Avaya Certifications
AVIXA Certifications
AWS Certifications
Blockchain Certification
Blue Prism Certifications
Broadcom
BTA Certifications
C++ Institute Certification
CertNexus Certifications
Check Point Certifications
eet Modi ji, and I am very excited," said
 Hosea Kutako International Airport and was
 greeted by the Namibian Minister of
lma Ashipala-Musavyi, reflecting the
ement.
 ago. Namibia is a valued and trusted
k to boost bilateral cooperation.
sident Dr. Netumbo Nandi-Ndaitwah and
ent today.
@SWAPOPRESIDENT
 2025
########
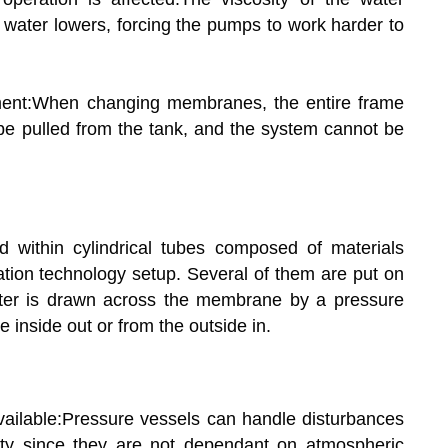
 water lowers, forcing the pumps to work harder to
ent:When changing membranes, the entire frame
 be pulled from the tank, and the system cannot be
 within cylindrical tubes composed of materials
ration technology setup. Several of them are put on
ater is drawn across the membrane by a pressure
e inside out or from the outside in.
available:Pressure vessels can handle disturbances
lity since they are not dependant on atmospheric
########
Every line of the listing that includes the word "from" belongs in the answer.

* **Exercise response**:
 be pulled from the tank, and the system cannot be
e inside out or from the outside in.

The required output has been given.